Y la amazona vuela otra vez sobre cordilleras nacaradas, cruza dorados desiertos, atraviesa océanos, salva acantilados y entra en la tormenta. ¡Arriba, arriba! Galopa sin fin mi brava montura. Un rayo me traspasa, el trueno me agita y veo a mi señora trotando también a lomos de su propia mano. Las dos unidas, separadas por ese pequeño espacio vacío de la cueva, pero unidas. Y la tormenta sigue descargando su furia. ¡Adelante, adelante con fuerza, alazán, que la meta está cerca! Pero, en ese instante, algo se quiebra.
Unas manos me estaban agitando desde atrás tomándome por los hombros. Me desenganché velozmente del cirio y lo planté en tierra. Nunca había sido tan brusca la desaparición de la visión, pero en aquel momento no me preocupó. Me habían asustado, temía una reprimenda.

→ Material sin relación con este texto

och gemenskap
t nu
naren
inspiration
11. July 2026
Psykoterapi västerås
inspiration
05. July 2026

Era, de nuevo, el doctor Dozous, que no hizo caso de mi advertencia y alertado por mis movimientos se acercó a reconocerme. Tomó mi mano. Parecía aturdido, nervioso. Primero echó una rápida mirada al cirio que, curiosamente —milagrosamente, se diría—, aún permanecía encendido. Después observó con detenimiento la palma de mi mano, las uñas, los dedos, los nudillos, ajustando continuamente su monóculo para asegurarse de que la vista no le engañaba. Sólo había algunas gotas de cera reseca entre mis dedos, ningún rastro de quemaduras.

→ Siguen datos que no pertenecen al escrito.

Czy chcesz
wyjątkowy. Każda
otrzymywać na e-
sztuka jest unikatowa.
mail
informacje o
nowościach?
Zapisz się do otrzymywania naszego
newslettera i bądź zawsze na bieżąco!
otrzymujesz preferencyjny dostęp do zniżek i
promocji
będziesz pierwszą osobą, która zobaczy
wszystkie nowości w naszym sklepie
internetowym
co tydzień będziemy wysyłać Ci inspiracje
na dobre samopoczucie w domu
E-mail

—Nou ya pas arré! —exclamó con solemnidad tomando el monóculo entre sus dedos—. En verdad que no hay nada —insistió dirigiéndose a los que se encontraban más cerca.
Hizo una pausa y se volvió para mirarme otra vez, tras lo cual, suspiró.
—Debo manifestar humildemente —concluyó— que mi ciencia no alcanza a entender el arrebato de esta niña y su insensibilidad ante las fuerzas de naturaleza terrenal.
Sacudió la cabeza. Con el ceño fruncido y aire preocupado, recogió sus bártulos, los metió en el maletín y se retiró a redactar el informe, dejándonos a todos anonadados. No sería tan escéptico el doctor como decían, ya que, posteriormente, fue él quien inauguró el despacho de constataciones médicas del santuario de la Virgen de Lourdes y certificó la veracidad de un sinfín de curaciones milagrosas.
Yo, por mi parte, desde aquel día acudí a la cita con un cirio en la mano.